───── AVAILABLE RECORDS

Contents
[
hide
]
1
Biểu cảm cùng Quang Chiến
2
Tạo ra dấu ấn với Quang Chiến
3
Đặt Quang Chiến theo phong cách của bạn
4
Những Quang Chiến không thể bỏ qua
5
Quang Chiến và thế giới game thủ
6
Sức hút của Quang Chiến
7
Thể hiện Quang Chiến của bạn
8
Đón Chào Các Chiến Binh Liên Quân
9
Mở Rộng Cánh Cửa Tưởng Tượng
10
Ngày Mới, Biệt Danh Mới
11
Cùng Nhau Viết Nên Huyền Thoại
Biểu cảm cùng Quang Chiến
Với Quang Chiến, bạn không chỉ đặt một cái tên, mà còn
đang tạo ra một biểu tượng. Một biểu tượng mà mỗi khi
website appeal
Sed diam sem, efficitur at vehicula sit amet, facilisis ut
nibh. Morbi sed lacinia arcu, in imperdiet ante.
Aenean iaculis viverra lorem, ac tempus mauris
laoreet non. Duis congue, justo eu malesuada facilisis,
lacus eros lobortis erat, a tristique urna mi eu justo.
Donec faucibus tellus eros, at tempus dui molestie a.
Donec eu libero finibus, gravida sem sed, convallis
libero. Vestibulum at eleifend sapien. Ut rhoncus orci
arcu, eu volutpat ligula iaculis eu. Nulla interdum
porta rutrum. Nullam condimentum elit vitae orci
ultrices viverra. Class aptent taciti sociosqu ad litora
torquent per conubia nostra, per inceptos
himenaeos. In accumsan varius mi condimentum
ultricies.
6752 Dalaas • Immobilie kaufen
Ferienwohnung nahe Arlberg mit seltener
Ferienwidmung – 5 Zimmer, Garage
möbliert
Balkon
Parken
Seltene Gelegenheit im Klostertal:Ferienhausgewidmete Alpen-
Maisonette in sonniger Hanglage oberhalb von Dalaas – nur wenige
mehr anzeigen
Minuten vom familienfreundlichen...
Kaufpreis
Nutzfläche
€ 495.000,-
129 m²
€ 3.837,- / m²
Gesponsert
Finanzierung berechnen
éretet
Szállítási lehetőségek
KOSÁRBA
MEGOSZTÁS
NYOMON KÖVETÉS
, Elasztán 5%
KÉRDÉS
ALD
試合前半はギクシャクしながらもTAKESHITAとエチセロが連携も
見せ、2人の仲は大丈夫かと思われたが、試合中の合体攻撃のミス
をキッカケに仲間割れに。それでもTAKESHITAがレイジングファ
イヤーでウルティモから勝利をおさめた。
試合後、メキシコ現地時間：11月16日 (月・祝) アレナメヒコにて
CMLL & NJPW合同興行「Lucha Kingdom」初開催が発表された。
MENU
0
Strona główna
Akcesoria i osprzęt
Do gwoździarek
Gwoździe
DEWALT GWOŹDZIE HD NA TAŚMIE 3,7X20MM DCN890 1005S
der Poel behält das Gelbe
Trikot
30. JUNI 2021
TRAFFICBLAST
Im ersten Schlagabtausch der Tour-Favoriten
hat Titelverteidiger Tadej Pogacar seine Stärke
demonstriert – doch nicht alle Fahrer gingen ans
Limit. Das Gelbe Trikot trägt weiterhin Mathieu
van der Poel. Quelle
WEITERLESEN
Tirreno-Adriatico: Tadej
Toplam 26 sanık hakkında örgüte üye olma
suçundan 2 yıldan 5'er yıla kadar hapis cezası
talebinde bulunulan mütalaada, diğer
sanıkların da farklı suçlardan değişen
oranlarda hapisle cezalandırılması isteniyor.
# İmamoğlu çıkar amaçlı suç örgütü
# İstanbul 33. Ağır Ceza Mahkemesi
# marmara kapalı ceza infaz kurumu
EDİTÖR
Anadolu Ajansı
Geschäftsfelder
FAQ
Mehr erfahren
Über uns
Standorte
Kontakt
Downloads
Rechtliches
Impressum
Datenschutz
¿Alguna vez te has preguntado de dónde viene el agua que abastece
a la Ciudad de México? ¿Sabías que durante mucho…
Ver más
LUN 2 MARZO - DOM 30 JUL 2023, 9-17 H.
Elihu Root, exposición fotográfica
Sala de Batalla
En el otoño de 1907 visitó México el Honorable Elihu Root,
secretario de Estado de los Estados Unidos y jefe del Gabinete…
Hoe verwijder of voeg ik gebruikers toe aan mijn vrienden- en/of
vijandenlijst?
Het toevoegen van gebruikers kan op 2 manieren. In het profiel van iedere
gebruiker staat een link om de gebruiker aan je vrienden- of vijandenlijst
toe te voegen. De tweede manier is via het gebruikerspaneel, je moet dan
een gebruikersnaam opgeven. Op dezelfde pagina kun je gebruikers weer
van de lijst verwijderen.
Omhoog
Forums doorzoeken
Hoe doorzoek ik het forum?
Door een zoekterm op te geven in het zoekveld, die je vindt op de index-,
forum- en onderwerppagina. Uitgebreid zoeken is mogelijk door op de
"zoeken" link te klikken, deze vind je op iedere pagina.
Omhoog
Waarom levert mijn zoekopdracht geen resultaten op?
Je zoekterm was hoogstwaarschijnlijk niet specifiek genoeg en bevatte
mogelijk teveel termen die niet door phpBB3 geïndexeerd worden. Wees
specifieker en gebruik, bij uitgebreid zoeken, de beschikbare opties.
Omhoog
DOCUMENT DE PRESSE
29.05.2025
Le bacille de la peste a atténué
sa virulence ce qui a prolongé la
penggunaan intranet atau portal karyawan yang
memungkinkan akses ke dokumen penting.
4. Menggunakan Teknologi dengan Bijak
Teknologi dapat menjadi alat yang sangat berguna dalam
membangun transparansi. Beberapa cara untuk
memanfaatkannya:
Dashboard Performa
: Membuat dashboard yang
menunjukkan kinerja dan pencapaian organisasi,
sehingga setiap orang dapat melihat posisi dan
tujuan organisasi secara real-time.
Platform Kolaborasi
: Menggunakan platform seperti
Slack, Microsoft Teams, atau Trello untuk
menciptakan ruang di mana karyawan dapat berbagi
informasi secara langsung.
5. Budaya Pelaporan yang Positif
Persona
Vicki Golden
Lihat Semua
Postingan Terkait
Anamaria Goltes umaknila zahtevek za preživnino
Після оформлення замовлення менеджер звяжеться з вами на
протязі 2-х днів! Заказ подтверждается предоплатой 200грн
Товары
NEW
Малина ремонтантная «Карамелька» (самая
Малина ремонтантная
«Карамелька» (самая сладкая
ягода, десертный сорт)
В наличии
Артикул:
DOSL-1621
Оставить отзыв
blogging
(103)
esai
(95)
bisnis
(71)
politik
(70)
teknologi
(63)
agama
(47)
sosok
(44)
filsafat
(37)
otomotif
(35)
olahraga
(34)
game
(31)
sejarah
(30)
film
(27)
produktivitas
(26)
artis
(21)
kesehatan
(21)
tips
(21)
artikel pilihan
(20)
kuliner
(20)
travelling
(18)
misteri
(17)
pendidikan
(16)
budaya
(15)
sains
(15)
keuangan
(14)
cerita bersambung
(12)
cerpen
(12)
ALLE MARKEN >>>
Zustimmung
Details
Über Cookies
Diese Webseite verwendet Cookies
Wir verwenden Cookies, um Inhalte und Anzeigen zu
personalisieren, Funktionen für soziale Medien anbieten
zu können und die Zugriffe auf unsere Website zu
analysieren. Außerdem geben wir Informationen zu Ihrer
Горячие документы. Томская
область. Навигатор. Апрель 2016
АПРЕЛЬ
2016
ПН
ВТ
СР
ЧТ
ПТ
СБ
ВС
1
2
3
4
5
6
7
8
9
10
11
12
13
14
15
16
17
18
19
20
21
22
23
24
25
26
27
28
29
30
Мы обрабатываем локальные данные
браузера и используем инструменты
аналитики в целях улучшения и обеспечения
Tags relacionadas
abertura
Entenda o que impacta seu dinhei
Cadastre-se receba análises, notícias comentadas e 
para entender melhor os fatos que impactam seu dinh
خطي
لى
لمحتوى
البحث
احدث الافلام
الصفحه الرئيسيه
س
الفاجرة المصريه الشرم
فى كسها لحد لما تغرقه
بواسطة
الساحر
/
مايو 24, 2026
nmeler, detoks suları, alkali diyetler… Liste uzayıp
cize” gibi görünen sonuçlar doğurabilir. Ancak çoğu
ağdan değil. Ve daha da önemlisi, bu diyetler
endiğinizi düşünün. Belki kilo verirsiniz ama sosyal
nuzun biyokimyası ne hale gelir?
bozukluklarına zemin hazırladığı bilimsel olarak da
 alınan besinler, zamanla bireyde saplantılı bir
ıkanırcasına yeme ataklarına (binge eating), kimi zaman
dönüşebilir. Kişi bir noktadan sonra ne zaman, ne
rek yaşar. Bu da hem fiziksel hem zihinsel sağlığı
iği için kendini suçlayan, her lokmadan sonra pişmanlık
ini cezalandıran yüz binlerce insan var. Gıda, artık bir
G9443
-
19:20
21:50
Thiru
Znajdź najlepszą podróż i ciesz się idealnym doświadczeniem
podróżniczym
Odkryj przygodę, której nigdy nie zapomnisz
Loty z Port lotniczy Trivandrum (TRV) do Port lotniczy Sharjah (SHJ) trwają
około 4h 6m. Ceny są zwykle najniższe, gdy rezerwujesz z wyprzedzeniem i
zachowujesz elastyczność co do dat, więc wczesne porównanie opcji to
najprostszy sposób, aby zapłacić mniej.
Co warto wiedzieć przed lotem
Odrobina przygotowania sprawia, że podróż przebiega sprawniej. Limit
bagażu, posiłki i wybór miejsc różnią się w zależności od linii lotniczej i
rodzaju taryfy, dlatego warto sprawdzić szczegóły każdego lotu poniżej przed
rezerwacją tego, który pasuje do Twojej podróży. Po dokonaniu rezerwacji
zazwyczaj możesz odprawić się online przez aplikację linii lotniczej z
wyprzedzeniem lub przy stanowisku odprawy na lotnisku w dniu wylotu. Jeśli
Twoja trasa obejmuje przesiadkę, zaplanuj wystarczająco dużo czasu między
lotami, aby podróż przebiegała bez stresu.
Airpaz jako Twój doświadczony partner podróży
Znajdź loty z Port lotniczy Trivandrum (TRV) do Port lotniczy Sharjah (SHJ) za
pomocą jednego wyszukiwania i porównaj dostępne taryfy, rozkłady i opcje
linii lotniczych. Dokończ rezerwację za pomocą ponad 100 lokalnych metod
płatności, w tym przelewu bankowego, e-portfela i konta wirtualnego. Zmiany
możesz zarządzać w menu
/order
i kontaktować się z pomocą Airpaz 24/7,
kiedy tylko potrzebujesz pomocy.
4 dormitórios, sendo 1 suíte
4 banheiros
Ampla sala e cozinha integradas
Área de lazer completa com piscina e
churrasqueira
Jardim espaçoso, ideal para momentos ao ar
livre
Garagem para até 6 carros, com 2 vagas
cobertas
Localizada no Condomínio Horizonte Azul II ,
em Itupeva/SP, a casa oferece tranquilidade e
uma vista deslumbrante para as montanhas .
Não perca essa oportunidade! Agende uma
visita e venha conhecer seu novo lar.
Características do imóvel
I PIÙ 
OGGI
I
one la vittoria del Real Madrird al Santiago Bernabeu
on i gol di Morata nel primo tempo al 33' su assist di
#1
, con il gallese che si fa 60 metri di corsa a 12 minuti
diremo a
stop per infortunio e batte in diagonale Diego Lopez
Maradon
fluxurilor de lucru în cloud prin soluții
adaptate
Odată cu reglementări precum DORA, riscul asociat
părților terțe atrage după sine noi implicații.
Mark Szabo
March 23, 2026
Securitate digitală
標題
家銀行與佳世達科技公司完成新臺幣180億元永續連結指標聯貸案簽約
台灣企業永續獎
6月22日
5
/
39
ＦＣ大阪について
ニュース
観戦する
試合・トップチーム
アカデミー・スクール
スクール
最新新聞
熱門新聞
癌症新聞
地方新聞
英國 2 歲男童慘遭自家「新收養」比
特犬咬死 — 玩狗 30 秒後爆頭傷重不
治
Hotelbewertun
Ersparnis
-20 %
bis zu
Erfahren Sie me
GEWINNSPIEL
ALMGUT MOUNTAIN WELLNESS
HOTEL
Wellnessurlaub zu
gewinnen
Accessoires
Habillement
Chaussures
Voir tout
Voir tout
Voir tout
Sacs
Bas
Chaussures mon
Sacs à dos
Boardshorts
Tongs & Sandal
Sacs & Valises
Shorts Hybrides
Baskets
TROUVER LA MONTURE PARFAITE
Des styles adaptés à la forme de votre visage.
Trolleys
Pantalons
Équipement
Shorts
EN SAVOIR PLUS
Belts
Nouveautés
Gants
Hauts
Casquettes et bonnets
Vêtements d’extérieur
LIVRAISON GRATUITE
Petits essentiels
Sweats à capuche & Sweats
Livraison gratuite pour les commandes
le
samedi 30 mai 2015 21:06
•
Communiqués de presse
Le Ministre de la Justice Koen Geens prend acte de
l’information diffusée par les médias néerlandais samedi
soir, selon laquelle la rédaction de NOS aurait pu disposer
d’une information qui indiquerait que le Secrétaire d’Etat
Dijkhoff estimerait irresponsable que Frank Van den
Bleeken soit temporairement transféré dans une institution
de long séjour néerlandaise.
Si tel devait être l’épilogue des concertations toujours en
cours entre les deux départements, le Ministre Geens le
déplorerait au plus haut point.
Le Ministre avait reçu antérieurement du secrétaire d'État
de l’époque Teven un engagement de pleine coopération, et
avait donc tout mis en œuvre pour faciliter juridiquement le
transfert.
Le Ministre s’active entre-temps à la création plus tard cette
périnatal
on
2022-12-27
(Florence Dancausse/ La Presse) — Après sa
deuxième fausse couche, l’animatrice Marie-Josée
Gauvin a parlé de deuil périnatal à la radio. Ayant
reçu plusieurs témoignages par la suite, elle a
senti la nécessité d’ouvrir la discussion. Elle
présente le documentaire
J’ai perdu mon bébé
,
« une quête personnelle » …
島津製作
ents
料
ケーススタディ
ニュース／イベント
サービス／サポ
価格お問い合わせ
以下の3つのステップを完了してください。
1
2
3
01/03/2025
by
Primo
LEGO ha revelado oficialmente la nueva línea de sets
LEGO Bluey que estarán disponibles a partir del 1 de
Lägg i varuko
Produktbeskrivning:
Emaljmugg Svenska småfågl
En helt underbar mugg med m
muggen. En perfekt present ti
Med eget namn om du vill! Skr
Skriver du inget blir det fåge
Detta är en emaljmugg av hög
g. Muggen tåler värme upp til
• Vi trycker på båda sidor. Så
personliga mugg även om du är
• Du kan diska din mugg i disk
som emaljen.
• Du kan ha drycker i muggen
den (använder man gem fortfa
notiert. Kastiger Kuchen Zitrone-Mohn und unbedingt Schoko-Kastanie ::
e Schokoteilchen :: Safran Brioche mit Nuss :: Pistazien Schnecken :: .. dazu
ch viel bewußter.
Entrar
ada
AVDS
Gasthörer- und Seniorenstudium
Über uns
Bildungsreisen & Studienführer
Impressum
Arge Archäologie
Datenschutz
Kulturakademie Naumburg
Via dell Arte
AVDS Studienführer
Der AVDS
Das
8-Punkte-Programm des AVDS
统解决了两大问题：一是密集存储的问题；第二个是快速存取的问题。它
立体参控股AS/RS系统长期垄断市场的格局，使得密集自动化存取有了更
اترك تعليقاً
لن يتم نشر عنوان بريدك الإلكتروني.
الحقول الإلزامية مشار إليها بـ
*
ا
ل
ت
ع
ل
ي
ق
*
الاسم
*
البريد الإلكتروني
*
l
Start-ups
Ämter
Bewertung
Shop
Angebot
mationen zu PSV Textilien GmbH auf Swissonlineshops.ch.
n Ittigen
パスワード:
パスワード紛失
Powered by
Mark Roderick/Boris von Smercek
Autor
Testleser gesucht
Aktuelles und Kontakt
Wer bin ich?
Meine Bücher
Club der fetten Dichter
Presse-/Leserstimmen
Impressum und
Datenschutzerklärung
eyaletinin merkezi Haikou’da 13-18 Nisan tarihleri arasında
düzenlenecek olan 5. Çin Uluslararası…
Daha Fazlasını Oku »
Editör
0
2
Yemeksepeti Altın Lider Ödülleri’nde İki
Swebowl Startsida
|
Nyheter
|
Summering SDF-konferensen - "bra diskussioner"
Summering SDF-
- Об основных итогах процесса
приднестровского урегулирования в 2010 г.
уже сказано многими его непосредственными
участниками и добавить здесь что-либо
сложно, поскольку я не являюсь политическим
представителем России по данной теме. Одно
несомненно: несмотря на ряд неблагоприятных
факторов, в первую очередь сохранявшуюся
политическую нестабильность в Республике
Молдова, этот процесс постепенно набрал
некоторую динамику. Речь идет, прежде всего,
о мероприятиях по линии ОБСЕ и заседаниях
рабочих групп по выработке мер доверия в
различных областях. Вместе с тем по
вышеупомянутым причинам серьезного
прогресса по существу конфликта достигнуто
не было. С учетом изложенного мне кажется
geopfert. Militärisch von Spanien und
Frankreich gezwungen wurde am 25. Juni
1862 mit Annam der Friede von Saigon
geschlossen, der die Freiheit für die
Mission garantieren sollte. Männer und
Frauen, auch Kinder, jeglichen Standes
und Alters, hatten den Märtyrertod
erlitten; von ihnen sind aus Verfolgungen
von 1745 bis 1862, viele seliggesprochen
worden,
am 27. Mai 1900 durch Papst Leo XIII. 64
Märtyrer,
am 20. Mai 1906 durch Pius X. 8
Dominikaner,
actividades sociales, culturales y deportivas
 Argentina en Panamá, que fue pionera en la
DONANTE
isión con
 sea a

──────────

_ABOUT THIS EXERCISE_.
Some lines in the data above hold the string "justo". Find and copy each of them.

_TASK RESPONSE_.
laoreet non. Duis congue, justo eu malesuada facilisis,
lacus eros lobortis erat, a tristique urna mi eu justo.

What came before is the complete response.